**INPUT DATA**
● ● ●
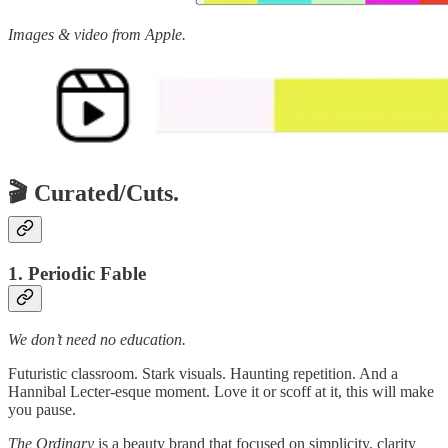
Images & video from Apple.
🎬 Curated/Cuts.
1. Periodic Fable
We don’t need no education.
Futuristic classroom. Stark visuals. Haunting repetition. And a
Hannibal Lecter-esque moment. Love it or scoff at it, this will make
you pause.
The Ordinary
is a beauty brand that focused on simplicity, clarity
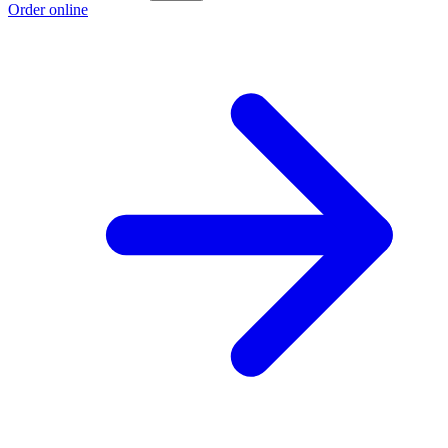
Order online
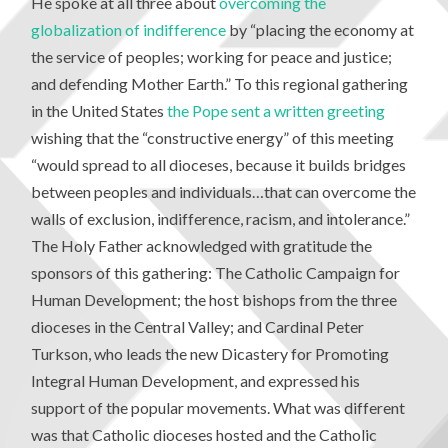
He spoke at all three about
overcoming the
globalization of indifference
by “placing the economy at
the service of peoples; working for peace and justice;
and defending Mother Earth.” To this regional gathering
in the United States
the Pope sent a written greeting
wishing that the “constructive energy” of this meeting
“would spread to all dioceses, because it builds bridges
between peoples and individuals…that can overcome the
walls of exclusion, indifference, racism, and intolerance.”
The Holy Father acknowledged with gratitude the
sponsors of this gathering: The Catholic Campaign for
Human Development; the host bishops from the three
dioceses in the Central Valley; and Cardinal Peter
Turkson, who leads the new Dicastery for Promoting
Integral Human Development, and expressed his
support of the popular movements. What was different
was that Catholic dioceses hosted and the Catholic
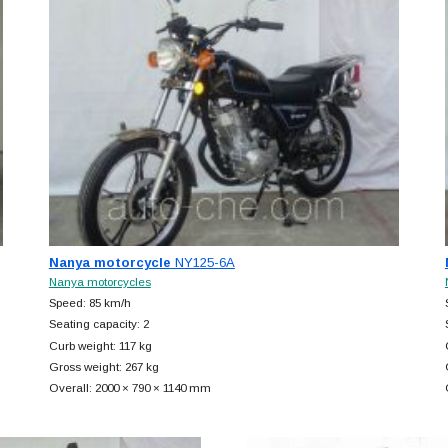
Nanya motorcycle
NY125-6A
Nanya motorcycles
Speed: 85 km/h
Seating capacity: 2
Curb weight: 117 kg
Gross weight: 267 kg
Overall: 2000 × 790 × 1140 mm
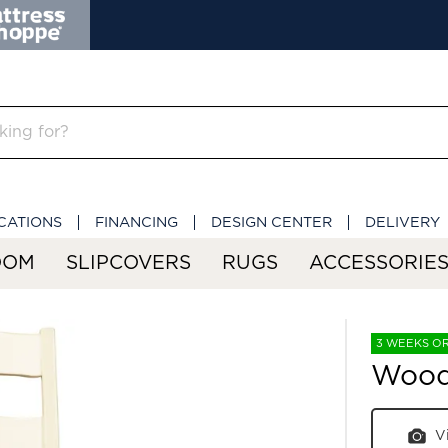
CATIONS
FINANCING
DESIGN CENTER
DELIVERY
OOM
SLIPCOVERS
RUGS
ACCESSORIE
3 WEEKS O
Wooda
V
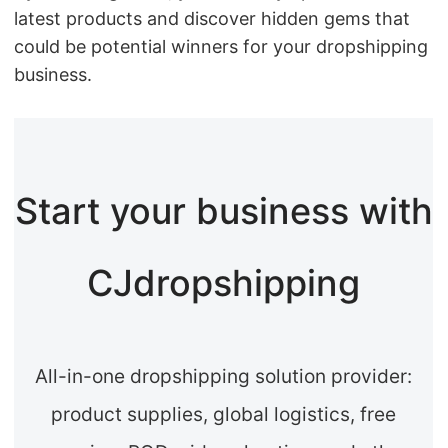
latest products and discover hidden gems that
could be potential winners for your dropshipping
business.
Start your business with
CJdropshipping
All-in-one dropshipping solution provider:
product supplies, global logistics, free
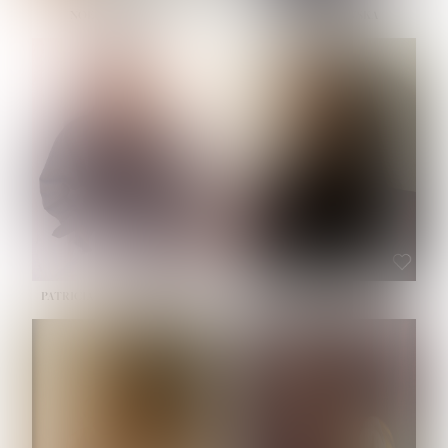
NOELLE MARTINEZ
OLIWIA MILEWSKA
HEIGHT:
5' 7''
BUST:
33''
WAIST:
23½''
HIPS:
35''
SHOE:
6
HAIR:
BROWN
EYES:
BROWN
PATRICIA GUIJARRO CHACON
ROE-HAN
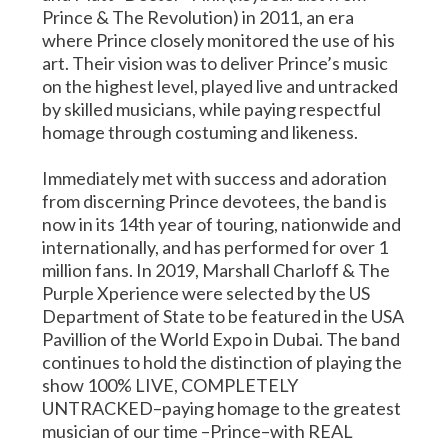
Prince & The Revolution) in 2011, an era
where Prince closely monitored the use of his
art. Their vision was to deliver Prince’s music
on the highest level, played live and untracked
by skilled musicians, while paying respectful
homage through costuming and likeness.
Immediately met with success and adoration
from discerning Prince devotees, the band is
now in its 14th year of touring, nationwide and
internationally, and has performed for over 1
million fans. In 2019, Marshall Charloff & The
Purple Xperience were selected by the US
Department of State to be featured in the USA
Pavillion of the World Expo in Dubai. The band
continues to hold the distinction of playing the
show 100% LIVE, COMPLETELY
UNTRACKED–paying homage to the greatest
musician of our time –Prince–with REAL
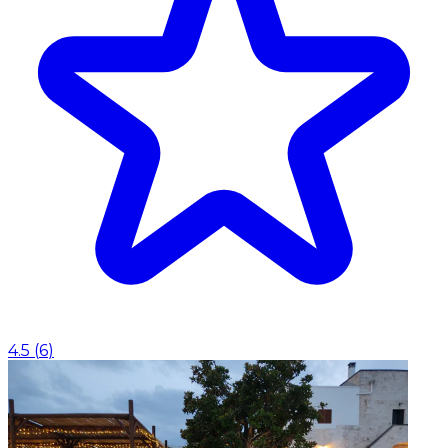
4.5
(
6
)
● ● ●
With the pictures dropped, write out all of the entries word for word.

Images & video from Apple.
🎬 Curated/Cuts.
1. Periodic Fable
We don’t need no education.
Futuristic classroom. Stark visuals. Haunting repetition. And a
Hannibal Lecter-esque moment. Love it or scoff at it, this will make
you pause.
The Ordinary
is a beauty brand that focused on simplicity, clarity
Order online
He spoke at all three about
overcoming the
globalization of indifference
by “placing the economy at
the service of peoples; working for peace and justice;
and defending Mother Earth.” To this regional gathering
in the United States
the Pope sent a written greeting
wishing that the “constructive energy” of this meeting
“would spread to all dioceses, because it builds bridges
between peoples and individuals…that can overcome the
walls of exclusion, indifference, racism, and intolerance.”
The Holy Father acknowledged with gratitude the
sponsors of this gathering: The Catholic Campaign for
Human Development; the host bishops from the three
dioceses in the Central Valley; and Cardinal Peter
Turkson, who leads the new Dicastery for Promoting
Integral Human Development, and expressed his
support of the popular movements. What was different
was that Catholic dioceses hosted and the Catholic
Nanya motorcycle
NY125-6A
Nanya motorcycles
Speed: 85 km/h
Seating capacity: 2
Curb weight: 117 kg
Gross weight: 267 kg
Overall: 2000 × 790 × 1140 mm
CATIONS
FINANCING
DESIGN CENTER
DELIVERY
OOM
SLIPCOVERS
RUGS
ACCESSORIE
3 WEEKS O
Wooda
V
latest products and discover hidden gems that
could be potential winners for your dropshipping
business.
Start your business with
CJdropshipping
All-in-one dropshipping solution provider:
product supplies, global logistics, free
NOELLE MARTINEZ
OLIWIA MILEWSKA
HEIGHT:
5' 7''
BUST:
33''
WAIST:
23½''
HIPS:
35''
SHOE:
6
HAIR:
BROWN
EYES:
BROWN
PATRICIA GUIJARRO CHACON
ROE-HAN
Prince & The Revolution) in 2011, an era
where Prince closely monitored the use of his
art. Their vision was to deliver Prince’s music
on the highest level, played live and untracked
by skilled musicians, while paying respectful
homage through costuming and likeness.
Immediately met with success and adoration
from discerning Prince devotees, the band is
now in its 14th year of touring, nationwide and
internationally, and has performed for over 1
million fans. In 2019, Marshall Charloff & The
Purple Xperience were selected by the US
Department of State to be featured in the USA
Pavillion of the World Expo in Dubai. The band
continues to hold the distinction of playing the
show 100% LIVE, COMPLETELY
UNTRACKED–paying homage to the greatest
musician of our time –Prince–with REAL
4.5
(
6
)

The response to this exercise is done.